November 29th, 2012

Coming in Cassandra 1.2: binary CQL protocol

In Cassandra 0.8, the first version of the Cassandra Query Language has been introduced as an alternative to the Thrift API (so-called because based on Apache Thrift). In Cassandra 1.2, the final version for the third revision of CQL will be released with a number of features that we believe will provide a simpler API for Cassandra.

So far, CQL has still been using Thrift as a network transport. This was done initially out of convenience, because we wanted to focus on the language first, and Thrift was there, provided us a transport for free and is relatively fast. But CQL is in no way tied to Thrift for the transport, and while Thrift has advantages, it also comes with a few limitations:

  • it is strictly an RPC mechanism. You cannot have the server push informations to the client for instance.
  • it is a synchronous transport. You can only have one active request per connection at a given time.
  • while Thrift comes with support for a fair amount of languages, not every language are supported and our experience has shown that not all languages support were equal in term of stability and performance. It does make Cassandra client-side languages support directly tied to Thrift, which is not always a good thing (adding support for a new language in Thrift is for instance much more involved than simply writing support for the new protocol described in this post).

Also, Thrift is a generic framework, and we believe that a transport specifically tailored for Cassandra might bring additional control and maybe performance.

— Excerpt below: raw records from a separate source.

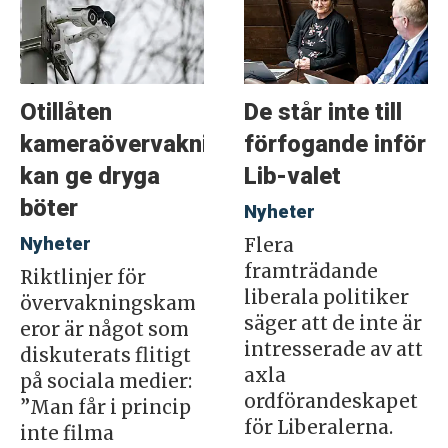
Otillåten
De står inte till
kameraövervakning
förfogande inför
kan ge dryga
Lib-valet
böter
Nyheter
Nyheter
Flera
framträdande
Riktlinjer för
liberala politiker
övervakningskam
säger att de inte är
eror är något som
intresserade av att
diskuterats flitigt
axla
på sociala medier:
ordförandeskapet
”Man får i princip
för Liberalerna.
inte filma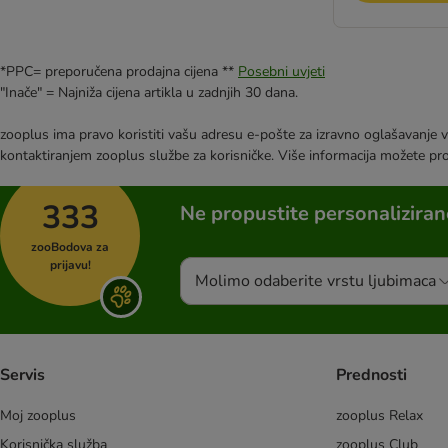
*PPC= preporučena prodajna cijena **
Posebni uvjeti
"Inače" = Najniža cijena artikla u zadnjih 30 dana.
zooplus ima pravo koristiti vašu adresu e-pošte za izravno oglašavanje vl
kontaktiranjem zooplus službe za korisničke. Više informacija možete pr
333
Ne propustite personalizira
zooBodova za
prijavu!
Molimo odaberite vrstu ljubimaca
Servis
Prednosti
Moj zooplus
zooplus Relax
Korisnička služba
zooplus Club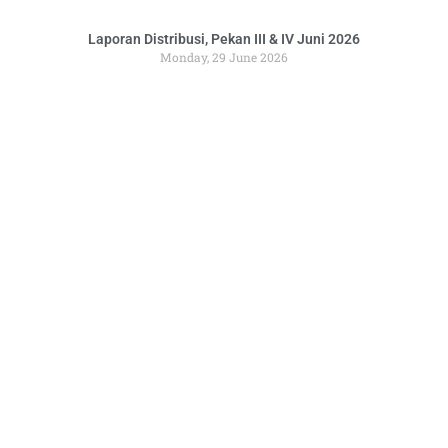
Laporan Distribusi, Pekan III & IV Juni 2026
Monday, 29 June 2026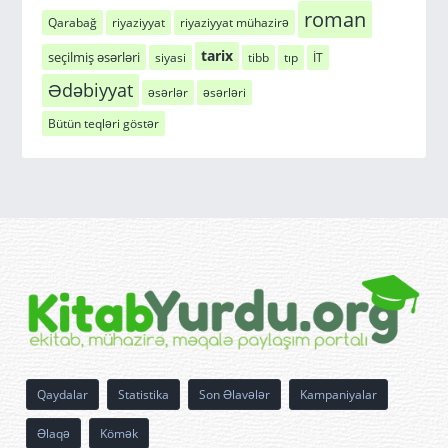
roman
Qarabağ
riyaziyyat
riyaziyyat mühazirə
tarix
seçilmiş əsərləri
siyasi
tibb
tıp
İT
Ədəbiyyat
əsərlər
əsərləri
Bütün teqləri göstər
Qaydalar
Statistika
Son Əlavələr
Kampaniyalar
Əlaqə
Kömək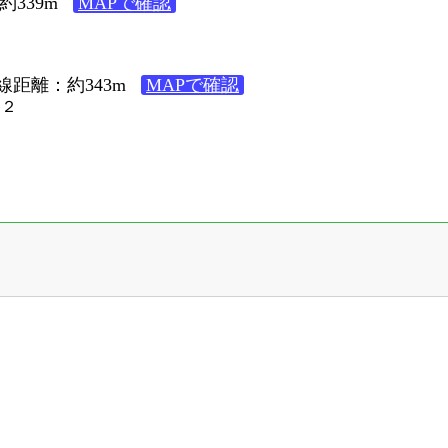
339m
MAPで確認
６
線距離：約343m
MAPで確認
２２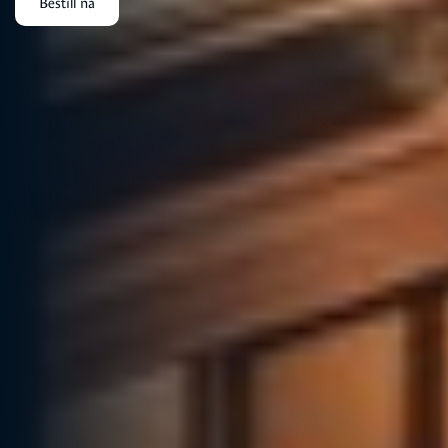
Bestill nå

This has led to the new binary protocol that will be introduced by Cassandra 1.2. This protocol is a custom one and has been designed specifically for Cassandra and more precisely for CQL3 (that is, it only support CQL3). Amongst others, it offers the following features:

  • Asynchronous: each connection can handle more than one active request at the same time. In practice, this means that client libraries will only need to maintain a relatively low amount of open connections to a given Cassandra node to achieve good performance. This particularly matters with Cassandra where a client usually wants to keep connection to all (or at least a good part of) the nodes of the Cluster and so having a low number of per-node connections helps scaling to large clusters.
    Technically, this is achieved by giving each messages a stream ID, and by having responses to a request preserve the request’s stream ID. Clients can thus send multiple requests with different stream IDs on the same connection (i.e. without waiting for the response to a request to send the next one) while still being able to associate each received response to the right request, even if said responses comes in a different order than the one in which requests were submitted. That asynchronicity is of course optional in the sense that a client library can still choose to use the protocol in a synchronous way if that is simpler.
  • Server notifications: the protocol allows clients to register for certain types of events notifications. The currently supported events are cluster topology changes (a node join the cluster, is removed, or move), status changes (a node is detected up/down) and schema changes (the schema has been modified). When one of those events occurs, the server will push a notification to the registered clients. This allows those clients to maintain a state of the Cassandra cluster up to date without having to poll the cluster regularly. Obviously, more type of notifications might be added in the future, opening up a number of interesting possibilities.
  • Optional compression: messages of the protocol can be optionally compressed.

Interested parties can find the full specification for this protocol for Cassandra 1.2 here.

So what if you want to give that new protocol a try? First, you need a version of Cassandra 1.2 (at the time of this writing, the most recent release would be Cassandra 1.2.0-beta2, but release candidates should be out in the coming weeks and the final version should be released before the end of the year). Then, you need to activate the binary protocol server. Keep in mind that this protocol and its implementation are brand new. For that reason, the binary protocol server is not started by default (only the thrift server is). You can change that by setting the start_native_transport option to true in cassandra.yaml (you can also turn start_rpc to false if you’re not going to use the thrift interface). Lastly, you need a client driver that support this new protocol. One such driver (that is still beta itself) is the Java Driver that DataStax open-sourced a few days ago. But Cassandra 1.2 haven’t been released yet and more drivers will come shortly.

We believe this new protocol is a good addition to Cassandra and it already offers a number of advantages (asynchronicity, notifications, …) but this is definitively not the end of the road. In the short/medium term, we plan at least to:

  • Benchmark that new protocol: so far, we’ve focused on having a complete and usable protocol. In doing so, we have been careful to design a compact protocol and the server-side implementation of this protocol is based on Netty, which is known to be performant, but we have yet to properly benchmark it.
  • SSL Support
  • Cursor API: currently, as with Thrift, users must be careful to not do requests that return too much data, because in that case everything is buffered server-side and returned to the client in one message. This puts the burden of paging big request on the client however, which is not ideal, and we plan to handle this at the protocol level by adding some form of streaming support to the protocol.